(Saved entries)
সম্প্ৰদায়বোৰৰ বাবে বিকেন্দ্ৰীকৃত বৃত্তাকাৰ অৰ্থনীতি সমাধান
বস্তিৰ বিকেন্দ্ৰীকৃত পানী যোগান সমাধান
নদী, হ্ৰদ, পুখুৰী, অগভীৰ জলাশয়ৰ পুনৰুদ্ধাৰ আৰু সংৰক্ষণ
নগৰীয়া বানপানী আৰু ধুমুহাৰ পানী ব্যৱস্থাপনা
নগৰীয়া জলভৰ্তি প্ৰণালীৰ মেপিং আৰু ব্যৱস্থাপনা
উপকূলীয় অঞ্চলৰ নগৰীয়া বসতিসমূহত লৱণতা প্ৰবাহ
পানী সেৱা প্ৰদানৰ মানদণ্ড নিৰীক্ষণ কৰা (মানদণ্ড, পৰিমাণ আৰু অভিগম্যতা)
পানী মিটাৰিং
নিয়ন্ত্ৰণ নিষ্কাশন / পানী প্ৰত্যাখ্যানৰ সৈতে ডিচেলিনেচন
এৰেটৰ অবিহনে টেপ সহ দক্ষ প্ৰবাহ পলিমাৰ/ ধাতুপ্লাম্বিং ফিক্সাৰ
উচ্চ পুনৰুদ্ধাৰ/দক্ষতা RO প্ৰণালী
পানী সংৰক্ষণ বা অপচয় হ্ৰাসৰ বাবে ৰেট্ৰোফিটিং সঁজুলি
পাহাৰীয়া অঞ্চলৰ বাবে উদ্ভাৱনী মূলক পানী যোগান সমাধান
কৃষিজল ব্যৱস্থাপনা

Exercise objective >> Output all of the data again, exactly.

Answer for the task >>
সম্প্ৰদায়বোৰৰ বাবে বিকেন্দ্ৰীকৃত বৃত্তাকাৰ অৰ্থনীতি সমাধান
বস্তিৰ বিকেন্দ্ৰীকৃত পানী যোগান সমাধান
নদী, হ্ৰদ, পুখুৰী, অগভীৰ জলাশয়ৰ পুনৰুদ্ধাৰ আৰু সংৰক্ষণ
নগৰীয়া বানপানী আৰু ধুমুহাৰ পানী ব্যৱস্থাপনা
নগৰীয়া জলভৰ্তি প্ৰণালীৰ মেপিং আৰু ব্যৱস্থাপনা
উপকূলীয় অঞ্চলৰ নগৰীয়া বসতিসমূহত লৱণতা প্ৰবাহ
পানী সেৱা প্ৰদানৰ মানদণ্ড নিৰীক্ষণ কৰা (মানদণ্ড, পৰিমাণ আৰু অভিগম্যতা)
পানী মিটাৰিং
নিয়ন্ত্ৰণ নিষ্কাশন / পানী প্ৰত্যাখ্যানৰ সৈতে ডিচেলিনেচন
এৰেটৰ অবিহনে টেপ সহ দক্ষ প্ৰবাহ পলিমাৰ/ ধাতুপ্লাম্বিং ফিক্সাৰ
উচ্চ পুনৰুদ্ধাৰ/দক্ষতা RO প্ৰণালী
পানী সংৰক্ষণ বা অপচয় হ্ৰাসৰ বাবে ৰেট্ৰোফিটিং সঁজুলি
পাহাৰীয়া অঞ্চলৰ বাবে উদ্ভাৱনী মূলক পানী যোগান সমাধান
কৃষিজল ব্যৱস্থাপনা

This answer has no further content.